## What you have to do:
Write out again, unchanged, the line that has "Coalition for Uk" and each following line through the end of the entries below; leave pictures out.

==== Records for processing ====

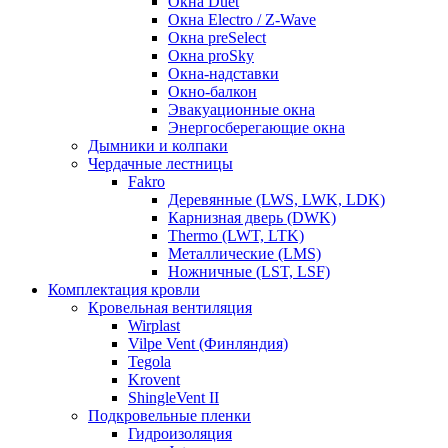
Окна Duet
Окна Electro / Z-Wave
Окна preSelect
Окна proSky
Окна-надставки
Окно-балкон
Эвакуационные окна
Энергосберегающие окна
Дымники и колпаки
Чердачные лестницы
Fakro
Деревянные (LWS, LWK, LDK)
Карнизная дверь (DWK)
Thermo (LWT, LTK)
Металлические (LMS)
Ножничные (LST, LSF)
Комплектация кровли
Кровельная вентиляция
Wirplast
Vilpe Vent (Финляндия)
Tegola
Krovent
ShingleVent II
Подкровельные пленки
Гидроизоляция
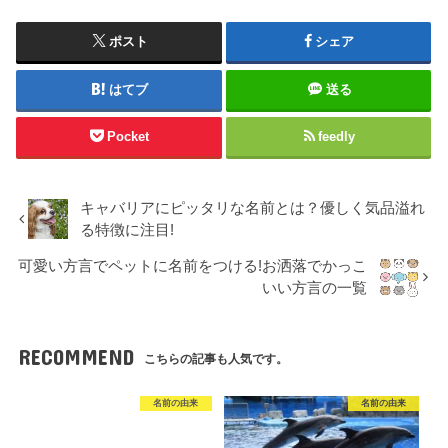
ポスト
シェア
はてブ
送る
Pocket
feedly
キャバリアにピッタリな名前とは？優しく気品溢れ
る特徴に注目!
可愛い方言でペットに名前をつける!お洒落でかっこ
いい方言の一覧
RECOMMEND
こちらの記事も人気です。
名前の由来
名前の由来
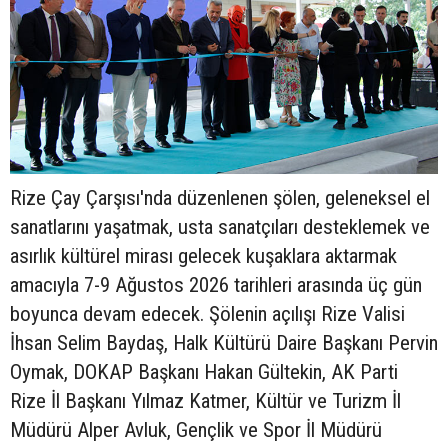
Rize Çay Çarşısı'nda düzenlenen şölen, geleneksel el
sanatlarını yaşatmak, usta sanatçıları desteklemek ve
asırlık kültürel mirası gelecek kuşaklara aktarmak
amacıyla 7-9 Ağustos 2026 tarihleri arasında üç gün
boyunca devam edecek. Şölenin açılışı Rize Valisi
İhsan Selim Baydaş, Halk Kültürü Daire Başkanı Pervin
Oymak, DOKAP Başkanı Hakan Gültekin, AK Parti
Rize İl Başkanı Yılmaz Katmer, Kültür ve Turizm İl
Müdürü Alper Avluk, Gençlik ve Spor İl Müdürü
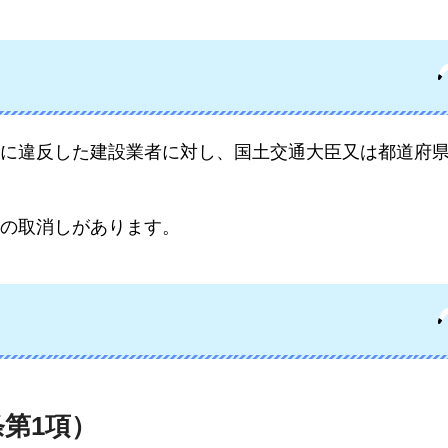
に違反した建設業者に対し、国土交通大臣又は都道府
の取消しがあります。
条第1項）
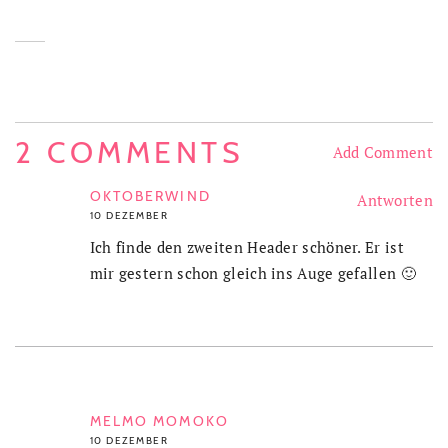
2 COMMENTS
Add Comment
OKTOBERWIND
Antworten
10 DEZEMBER
Ich finde den zweiten Header schöner. Er ist
mir gestern schon gleich ins Auge gefallen 🙂
MELMO MOMOKO
10 DEZEMBER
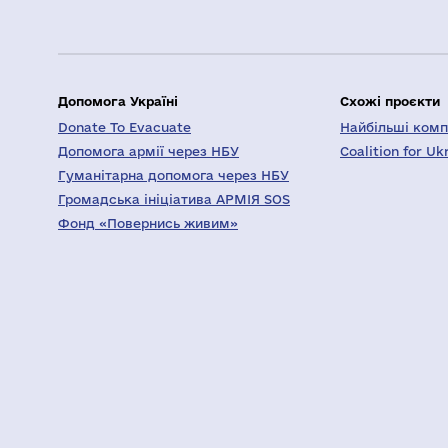
Допомога Україні
Схожі проєкти
Donate To Evacuate
Найбільші компа
Допомога армії через НБУ
Coalition for Uk
Гуманітарна допомога через НБУ
Громадська ініціатива АРМІЯ SOS
Фонд «Повернись живим»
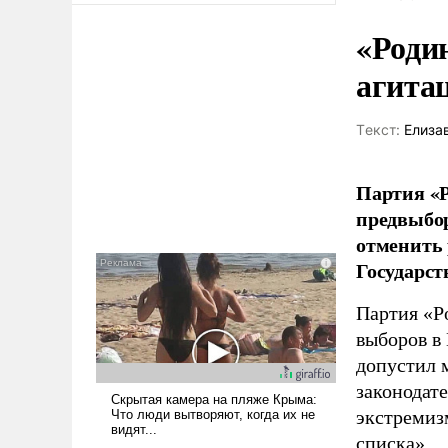
«Роди
агита
Tекст:
Елиза
Партия «Р
предвыбор
отменить 
Государст
Партия «Р
выборов в
допустил 
законодат
экстремиз
списка».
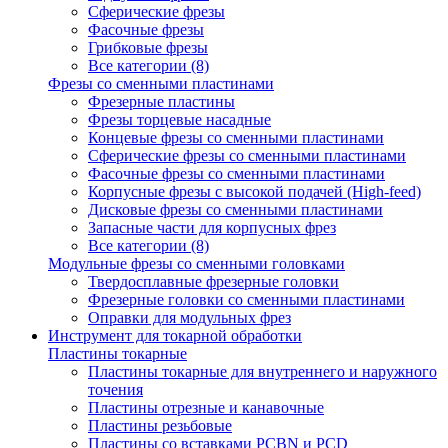
Сферические фрезы
Фасочные фрезы
Грибковые фрезы
Все категории (8)
Фрезы со сменными пластинами
Фрезерные пластины
Фрезы торцевые насадные
Концевые фрезы со сменными пластинами
Сферические фрезы со сменными пластинами
Фасочные фрезы со сменными пластинами
Корпусные фрезы с высокой подачей (High-feed)
Дисковые фрезы со сменными пластинами
Запасные части для корпусных фрез
Все категории (8)
Модульные фрезы со сменными головками
Твердосплавные фрезерные головки
Фрезерные головки со сменными пластинами
Оправки для модульных фрез
Инструмент для токарной обработки
Пластины токарные
Пластины токарные для внутреннего и наружного
точения
Пластины отрезные и канавочные
Пластины резьбовые
Пластины со вставками PCBN и PCD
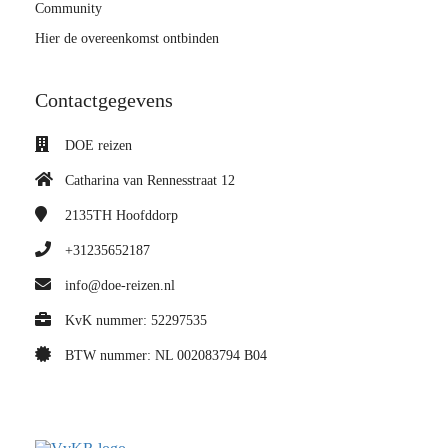
Community
Hier de overeenkomst ontbinden
Contactgegevens
DOE reizen
Catharina van Rennesstraat 12
2135TH
Hoofddorp
+31235652187
info@doe-reizen.nl
KvK nummer: 52297535
BTW nummer: NL 002083794 B04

====

## Exercise answer:
Coalition for Uk
Гуманітарна допомога через НБУ
Громадська ініціатива АРМІЯ SOS
Фонд «Повернись живим»
«Роди
агита
Tекст:
Елиза
Партия «Р
предвыбор
отменить 
Государст
Партия «Р
выборов в
допустил 
законодат
экстремиз
списка».
Сферические фрезы
Фасочные фрезы
Грибковые фрезы
Все категории (8)
Фрезы со сменными пластинами
Фрезерные пластины
Фрезы торцевые насадные
Концевые фрезы со сменными пластинами
Сферические фрезы со сменными пластинами
Фасочные фрезы со сменными пластинами
Корпусные фрезы с высокой подачей (High-feed)
Дисковые фрезы со сменными пластинами
Запасные части для корпусных фрез
Все категории (8)
Модульные фрезы со сменными головками
Твердосплавные фрезерные головки
Фрезерные головки со сменными пластинами
Оправки для модульных фрез
Инструмент для токарной обработки
Пластины токарные
Пластины токарные для внутреннего и наружного
точения
Пластины отрезные и канавочные
Пластины резьбовые
Пластины со вставками PCBN и PCD
Community
Hier de overeenkomst ontbinden
Contactgegevens
DOE reizen
Catharina van Rennesstraat 12
2135TH
Hoofddorp
+31235652187
info@doe-reizen.nl
KvK nummer: 52297535
BTW nummer: NL 002083794 B04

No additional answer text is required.